Code Monkey home page Code Monkey logo

planetary-computer-hub's Introduction

Planetary Computer Hub

Hub - production Hub - staging

This repository contains the configuration and continuous deployment for the Planetary Computer's Hub, a Dask-Gateway enabled JupyterHub deployment focused on supporting scalable geospatial analysis.

For general questions or discussions about the Planetary Computer, use the microsoft/PlanetaryComputer repository.

Overview

See the user documentation for an overview of what all is provided.

This deployment is relatively complex, and contains a few Microsoft Planetary Computer-specific aspects. For developers or system administrators looking to deploy their own hub, consult the deployment guide. This can serve as a concrete example.

There are two main components to the planetary-computer-hub repository:

  1. helm: A wrapper around the daskhub helm chart.
  2. terraform: Terraform code to deploy all the necessary Azure resources and the Hub itself.

Helm

The most interesting pieces are the YAML configuration files. These are used by the Terraform helm-release provider to customize the JupyterHub and Dask Gateway charts (see hub.tf). In addition to these values_files, the hub.tf terraform module passes some terraform variables through to the chart using set blocks.

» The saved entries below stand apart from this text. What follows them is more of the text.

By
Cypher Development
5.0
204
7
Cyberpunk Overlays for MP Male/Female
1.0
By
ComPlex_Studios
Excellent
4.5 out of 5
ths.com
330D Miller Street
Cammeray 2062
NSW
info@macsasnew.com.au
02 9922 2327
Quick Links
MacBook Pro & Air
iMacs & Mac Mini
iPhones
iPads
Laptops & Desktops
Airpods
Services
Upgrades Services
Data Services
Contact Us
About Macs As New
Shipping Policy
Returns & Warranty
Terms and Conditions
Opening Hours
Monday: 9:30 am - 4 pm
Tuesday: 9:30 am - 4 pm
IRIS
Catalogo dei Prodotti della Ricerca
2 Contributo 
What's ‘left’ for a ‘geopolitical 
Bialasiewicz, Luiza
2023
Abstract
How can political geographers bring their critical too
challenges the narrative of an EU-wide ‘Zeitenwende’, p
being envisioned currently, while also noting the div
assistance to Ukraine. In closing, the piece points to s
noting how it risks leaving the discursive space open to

The bulk of the configuration is done in values.yaml. See the inline comments there for documentation on why those values are set.

profiles.yaml configures daskhub.jupyterhub.singleuser.ProfileList. The helm-release provider does not lend itself to setting List values, and we need to get the various image tags from the terraform configuration. We place this in its own file to keep things a bit more manageable.

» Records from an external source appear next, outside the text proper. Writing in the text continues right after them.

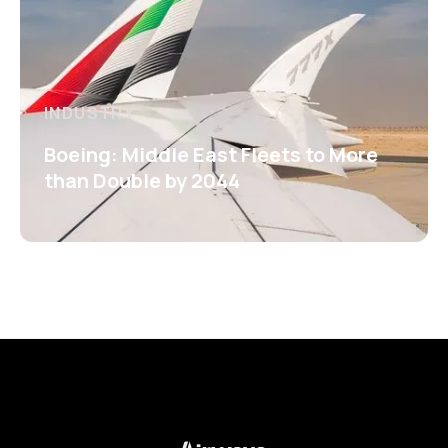
INDUSTRY
Boeing: Middle East Fleets to More
than Double by 2044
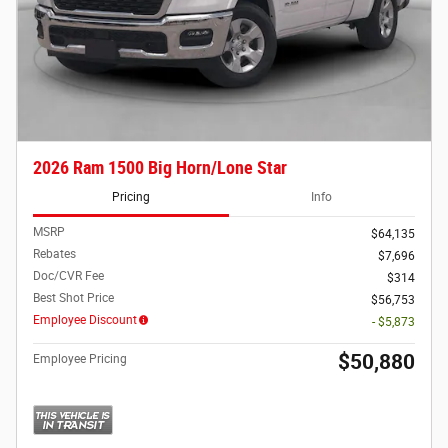
2026 Ram 1500 Big Horn/Lone Star
Pricing
Info
MSRP
$64,135
Rebates
$7,696
Doc/CVR Fee
$314
Best Shot Price
$56,753
Employee Discount
- $5,873
$50,880
Employee Pricing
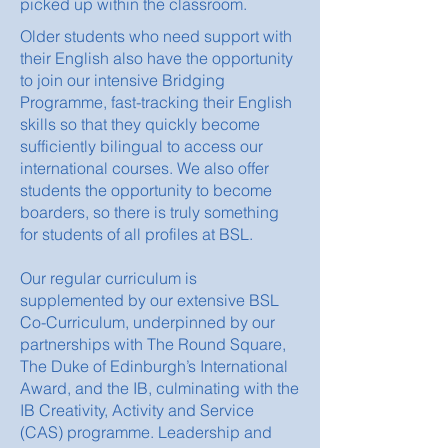
picked up within the classroom.
Older students who need support with
their English also have the opportunity
to join our intensive Bridging
Programme, fast-tracking their English
skills so that they quickly become
sufficiently bilingual to access our
international courses. We also offer
students the opportunity to become
boarders, so there is truly something
for students of all profiles at BSL.
Our regular curriculum is
supplemented by our extensive BSL
Co-Curriculum, underpinned by our
partnerships with The Round Square,
The Duke of Edinburgh’s International
Award, and the IB, culminating with the
IB Creativity, Activity and Service
(CAS) programme. Leadership and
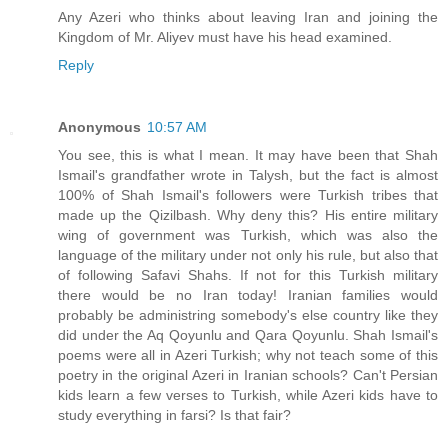
Any Azeri who thinks about leaving Iran and joining the
Kingdom of Mr. Aliyev must have his head examined.
Reply
Anonymous
10:57 AM
You see, this is what I mean. It may have been that Shah
Ismail's grandfather wrote in Talysh, but the fact is almost
100% of Shah Ismail's followers were Turkish tribes that
made up the Qizilbash. Why deny this? His entire military
wing of government was Turkish, which was also the
language of the military under not only his rule, but also that
of following Safavi Shahs. If not for this Turkish military
there would be no Iran today! Iranian families would
probably be administring somebody's else country like they
did under the Aq Qoyunlu and Qara Qoyunlu. Shah Ismail's
poems were all in Azeri Turkish; why not teach some of this
poetry in the original Azeri in Iranian schools? Can't Persian
kids learn a few verses to Turkish, while Azeri kids have to
study everything in farsi? Is that fair?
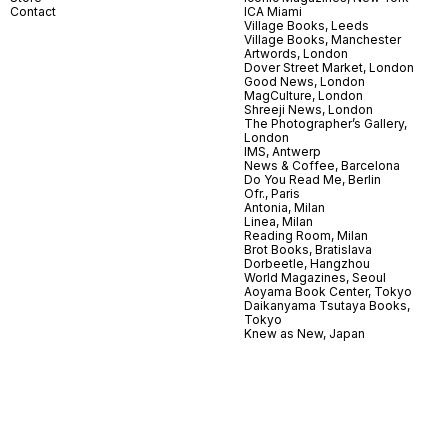
Contact
ICA Miami
Village Books, Leeds
Village Books, Manchester
Artwords, London
Dover Street Market, London
Good News, London
MagCulture, London
Shreeji News, London
The Photographer’s Gallery,
London
IMS, Antwerp
News & Coffee, Barcelona
Do You Read Me, Berlin
Ofr., Paris
Antonia, Milan
Linea, Milan
Reading Room, Milan
Brot Books, Bratislava
Dorbeetle, Hangzhou
World Magazines, Seoul
Aoyama Book Center, Tokyo
Daikanyama Tsutaya Books,
Tokyo
Knew as New, Japan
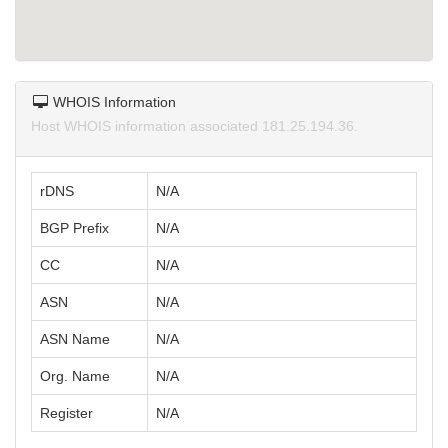
WHOIS Information
Host WHOIS information associated 181.25.194.36.
rDNS
N/A
BGP Prefix
N/A
CC
N/A
ASN
N/A
ASN Name
N/A
Org. Name
N/A
Register
N/A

jupyterhub_opencensus_monitor.yaml sets daskhub.jupyterhub.hub.extraFiles.jupyterhub_open_census_monitor.stringData to be the jupyterhub_opencensus_monitor.py script (see below). We couldn't figure out out to get the helm-release provider working with with kubectl's set-file so we needed to inline the script. There's probably a better way to do this.

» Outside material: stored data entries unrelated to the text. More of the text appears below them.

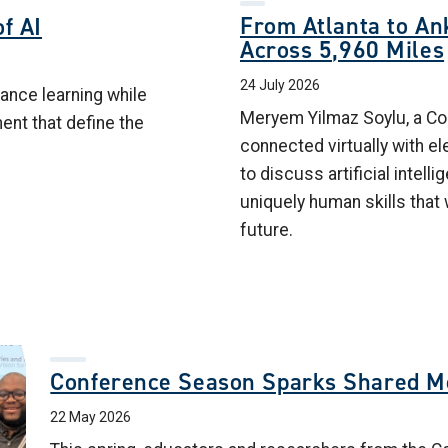
From Atlanta to Ank
f AI
Across 5,960 Miles
24 July 2026
ance learning while
Meryem Yilmaz Soylu, a Col
ment that define the
connected virtually with e
to discuss artificial intelli
uniquely human skills that 
future.
Conference Season Sparks Shared 
22 May 2026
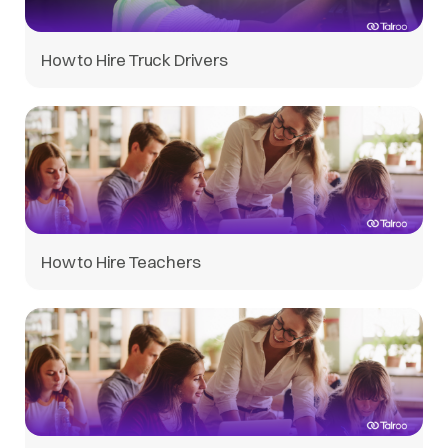
How to Hire Truck Drivers
How to Hire Teachers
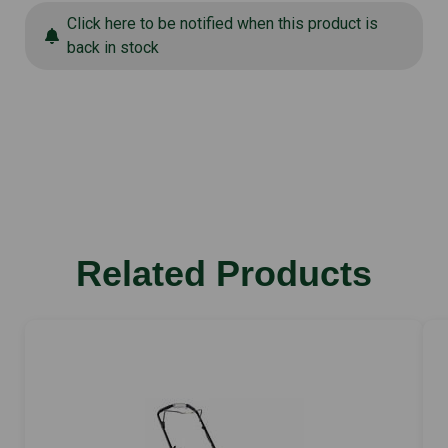
Click here to be notified when this product is
back in stock
Related Products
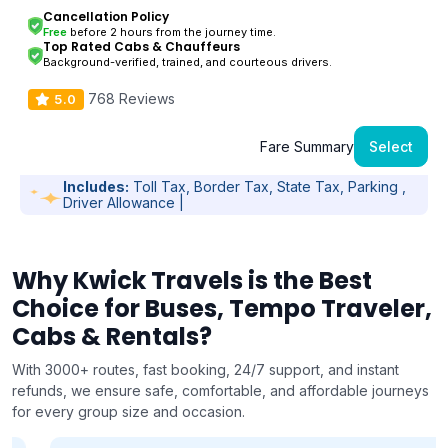
Cancellation Policy
Free
before 2 hours from the journey time.
Top Rated Cabs & Chauffeurs
Background-verified, trained, and courteous drivers.
768 Reviews
5.0
Fare Summary
Select
Includes:
Toll Tax, Border Tax, State Tax, Parking ,
Driver Allowance |
Why Kwick Travels is the Best
Choice for Buses, Tempo Traveler,
Cabs & Rentals?
With 3000+ routes, fast booking, 24/7 support, and instant
refunds, we ensure safe, comfortable, and affordable journeys
for every group size and occasion.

Finally, the custom UI elements used by the Hub process and additional notebook server configuration are included under helm/chart/files and helm/cart/templates. These are mounted into the pods. See custom UI for more.

Terraform

The terraform directory contains all the deployment code for the Hub. It manages the Azure resources and Helm release.

The terraform code is split into deployment-specific directories (prod, staging) and a resources directory that contains the shared configuration between the two deployments. To the extent possible, resources should be defined in resources. staging and prod should only contain configuration (e.g. the URL for the hub, or the size of the core VM).

Additionally, there's a shared directory, which contains the definition for resources that are shared between the two. Currently, this includes a Storage Account and file share for mounting data volumes onto notebook pods. Resources in the shared directory are deployed manually.

acr.tf

This module creates the Azure Container Registry used for Hub images. Its deployment is a bit strange, an artifact of the deployment history and a desire to use the same container registry for both the staging and prod deployments.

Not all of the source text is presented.